Ep 189 Newborn screening: The future is here

Every year, millions of babies around the world are screened for dozens of treatable conditions within the first day or two of life. What it takes is a few drops of blood on some filter paper, and what it gives is profound: potentially life-saving information. The advent of newborn screening is one of the greatest public achievements of the 20th century; since their earliest implementation, screening programs have diagnosed hundreds of thousands of babies early enough for medical intervention. And the life-saving potential they hold continues to grow with the development of genomic sequencing technology, which will increase the number of screenable conditions by an order of magnitude. In this episode, we explore the serendipitous origins of newborn screening, what the process looks like from a parent’s perspective, and how cutting-edge technology could revolutionize these programs. To help us navigate the exciting future of newborn screening, Dr.
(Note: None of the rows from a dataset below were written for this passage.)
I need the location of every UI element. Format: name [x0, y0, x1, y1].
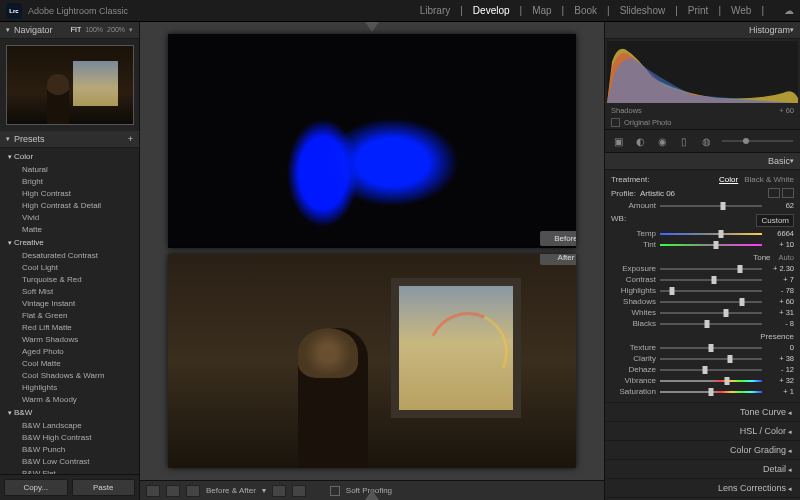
whites-value[interactable]: + 31: [766, 308, 794, 317]
view-mode-label[interactable]: Before & After: [206, 486, 256, 495]
preset-item[interactable]: Cool Matte: [8, 358, 139, 370]
contrast-value[interactable]: + 7: [766, 275, 794, 284]
mask-tool-icon[interactable]: ▯: [674, 133, 694, 149]
preset-group[interactable]: B&W: [8, 406, 139, 420]
preset-item[interactable]: Matte: [8, 224, 139, 236]
cloud-sync-icon[interactable]: ☁: [784, 5, 794, 16]
module-print[interactable]: Print: [688, 5, 709, 16]
navigator-header[interactable]: ▾ Navigator FIT 100% 200% ▾: [0, 22, 139, 39]
soft-proofing-checkbox[interactable]: [330, 486, 340, 496]
preset-item[interactable]: B&W High Contrast: [8, 432, 139, 444]
chevron-down-icon[interactable]: ▾: [129, 26, 133, 34]
collapsed-panel-detail[interactable]: Detail: [605, 459, 800, 478]
preset-item[interactable]: Warm Shadows: [8, 334, 139, 346]
before-photo[interactable]: Before: [168, 34, 576, 248]
blacks-value[interactable]: - 8: [766, 319, 794, 328]
module-library[interactable]: Library: [420, 5, 451, 16]
saturation-value[interactable]: + 1: [766, 387, 794, 396]
texture-value[interactable]: 0: [766, 343, 794, 352]
grad-tool-icon[interactable]: ◍: [696, 133, 716, 149]
preset-item[interactable]: Aged Photo: [8, 346, 139, 358]
compare-view-icon[interactable]: [166, 485, 180, 497]
dehaze-value[interactable]: - 12: [766, 365, 794, 374]
presets-header[interactable]: ▾ Presets +: [0, 131, 139, 148]
vibrance-value[interactable]: + 32: [766, 376, 794, 385]
preset-item[interactable]: Flat & Green: [8, 310, 139, 322]
contrast-slider[interactable]: [660, 279, 762, 281]
module-book[interactable]: Book: [574, 5, 597, 16]
clarity-value[interactable]: + 38: [766, 354, 794, 363]
module-develop[interactable]: Develop: [473, 5, 510, 16]
zoom-picker[interactable]: FIT 100% 200% ▾: [71, 26, 133, 34]
preset-item[interactable]: Cool Light: [8, 262, 139, 274]
preset-list[interactable]: ColorNaturalBrightHigh ContrastHigh Cont…: [0, 148, 139, 474]
crop-tool-icon[interactable]: ▣: [608, 133, 628, 149]
exposure-slider[interactable]: [660, 268, 762, 270]
module-slideshow[interactable]: Slideshow: [620, 5, 666, 16]
basic-header[interactable]: Basic ▾: [605, 153, 800, 170]
highlights-slider[interactable]: [660, 290, 762, 292]
tint-slider[interactable]: [660, 244, 762, 246]
heal-tool-icon[interactable]: ◐: [630, 133, 650, 149]
clarity-slider[interactable]: [660, 358, 762, 360]
blacks-slider[interactable]: [660, 323, 762, 325]
collapsed-panel-color-grading[interactable]: Color Grading: [605, 440, 800, 459]
saturation-slider[interactable]: [660, 391, 762, 393]
shadows-value[interactable]: + 60: [766, 297, 794, 306]
amount-slider[interactable]: [660, 205, 762, 207]
preset-item[interactable]: High Contrast: [8, 188, 139, 200]
preset-item[interactable]: B&W Low Contrast: [8, 456, 139, 468]
swap-icon[interactable]: [272, 485, 286, 497]
profile-prev-icon[interactable]: [768, 188, 780, 198]
collapsed-panel-tone-curve[interactable]: Tone Curve: [605, 402, 800, 421]
amount-value[interactable]: 62: [766, 201, 794, 210]
after-photo[interactable]: After: [168, 254, 576, 468]
preset-group[interactable]: Creative: [8, 236, 139, 250]
loupe-view-icon[interactable]: [146, 485, 160, 497]
preset-group[interactable]: Color: [8, 150, 139, 164]
vibrance-slider[interactable]: [660, 380, 762, 382]
whites-slider[interactable]: [660, 312, 762, 314]
navigator-thumbnail[interactable]: [0, 39, 139, 131]
preset-item[interactable]: Desaturated Contrast: [8, 250, 139, 262]
preset-item[interactable]: Natural: [8, 164, 139, 176]
exposure-value[interactable]: + 2.30: [766, 264, 794, 273]
preset-item[interactable]: Warm & Moody: [8, 394, 139, 406]
texture-slider[interactable]: [660, 347, 762, 349]
temp-value[interactable]: 6664: [766, 229, 794, 238]
preset-item[interactable]: Vivid: [8, 212, 139, 224]
redeye-tool-icon[interactable]: ◉: [652, 133, 672, 149]
chevron-down-icon[interactable]: ▾: [262, 486, 266, 495]
preset-item[interactable]: Vintage Instant: [8, 298, 139, 310]
preset-item[interactable]: Bright: [8, 176, 139, 188]
histogram-display[interactable]: [607, 41, 798, 103]
copy-button[interactable]: Copy...: [4, 479, 68, 496]
auto-button[interactable]: Auto: [779, 253, 794, 262]
preset-item[interactable]: B&W Landscape: [8, 420, 139, 432]
preset-item[interactable]: Turquoise & Red: [8, 274, 139, 286]
preset-item[interactable]: High Contrast & Detail: [8, 200, 139, 212]
tool-slider[interactable]: [722, 140, 793, 142]
treatment-color[interactable]: Color: [719, 175, 738, 184]
profile-name[interactable]: Artistic 06: [640, 189, 675, 198]
wb-select[interactable]: Custom: [756, 214, 794, 227]
module-web[interactable]: Web: [731, 5, 751, 16]
tint-value[interactable]: + 10: [766, 240, 794, 249]
preset-item[interactable]: Soft Mist: [8, 286, 139, 298]
shadows-slider[interactable]: [660, 301, 762, 303]
copy-settings-icon[interactable]: [292, 485, 306, 497]
module-map[interactable]: Map: [532, 5, 551, 16]
treatment-bw[interactable]: Black & White: [744, 175, 794, 184]
grid-view-icon[interactable]: [186, 485, 200, 497]
preset-item[interactable]: B&W Punch: [8, 444, 139, 456]
paste-button[interactable]: Paste: [72, 479, 136, 496]
histogram-header[interactable]: Histogram ▾: [605, 22, 800, 39]
original-photo-checkbox[interactable]: [611, 118, 620, 127]
preset-item[interactable]: Red Lift Matte: [8, 322, 139, 334]
profile-browser-icon[interactable]: [782, 188, 794, 198]
dehaze-slider[interactable]: [660, 369, 762, 371]
collapsed-panel-lens-corrections[interactable]: Lens Corrections: [605, 478, 800, 497]
plus-icon[interactable]: +: [128, 134, 133, 144]
collapsed-panel-hsl-color[interactable]: HSL / Color: [605, 421, 800, 440]
highlights-value[interactable]: - 78: [766, 286, 794, 295]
Joshua Milner, Professor of Pediatrics and Director of Allergy Immunology and Rheumatology at Columbia University Medical Center joins us to discuss an ambitious research program at NewYork-Presbyterian hospitals titled the GUARDIAN study, or Genomic Uniform-screening Against Rare Disease in All Newborns. Tune in for a truly thrilling episode!For more on the GUARDIAN study, the groundbreaking research program using genomic sequencing technology to screen newborns at NewYork-Presbyterian hospitals for hundreds of conditions, check out the Advances in Care podcast episode titled “Newborn Gene Sequencing: Expanding Early Detection of Treatable Diseases.” Support this podcast by shopping our latest sponsor deals and promotions at this link: https://bit.ly/3WwtIAuSee omnystudio.com/listener for privacy information.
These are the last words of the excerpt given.